I suppose a desire to find out the truth or facts is a reason to care, but there is more. The conflict is more than fact sheets and a blame game.

When you see pictures of dead Gazan kids online or on TV, maybe you think it’s a shame, maybe you think they got what they deserved for being related to a suspected Hamas supporter, going to school or shopping in a place where possible Hamas supporters also go. You see them. Collateral damage. It happens. This is war, after all. Maybe you pity them, maybe you don’t. It’s not the same as seeing the dead on 9/11 or fallen soldiers in Iraq. Those people look like us. Heroes, they are called. Those brown people are suspect: they resemble Saddam Hussein or Osama bin Laden more than us.

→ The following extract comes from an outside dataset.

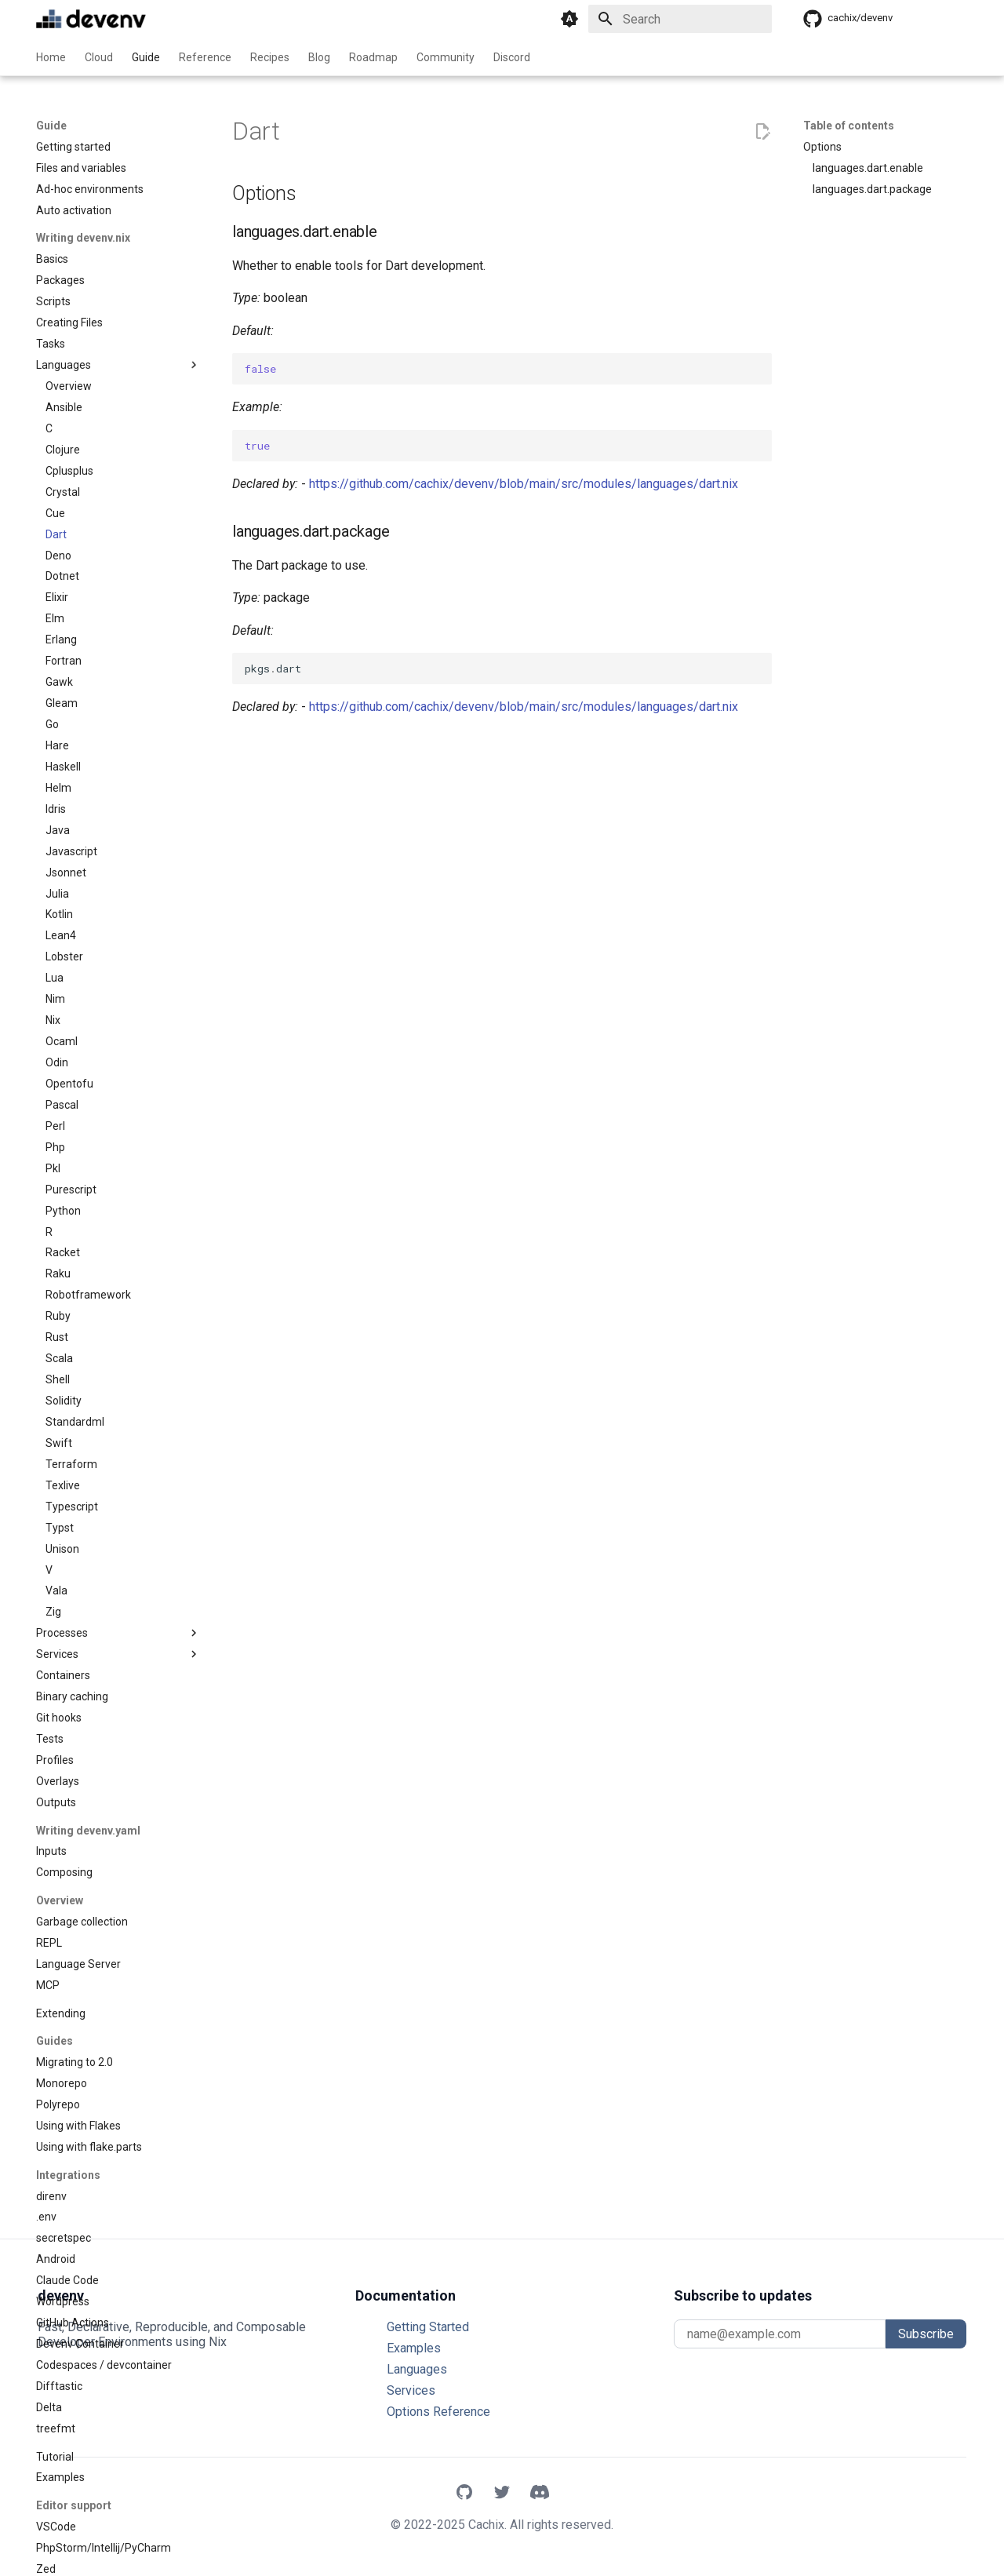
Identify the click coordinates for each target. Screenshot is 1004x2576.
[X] (502, 2494)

When I see those pictures, which I try to avoid, I want to throw up. I see human beings. Contrary to popular belief and media coverage, they do in fact have names and families, just like us. I see the eyes of my children; I see my husband, father-in-law, brothers and sisters-in-law, journalists I like to read, people speaking out against injustice, people working for peace, people surviving conditions that I don’t know that I could with a sense of humor. Perhaps it’s easier not to identify with them in any way. Vilify them to ease your conscience. That way there’s no blame (except for those others), but no justice either, and hence no peace.

But I'm as bad as everyone else, so this rant is for me, too. I care, I identify with Palestinians through family. Why not blog about Darfur? Do they not look enough like me do deserve my attention? Then again, are we telling them other refugees that it's their fault they are being attacked and blockaded? The Palestinian situation is a bit unique.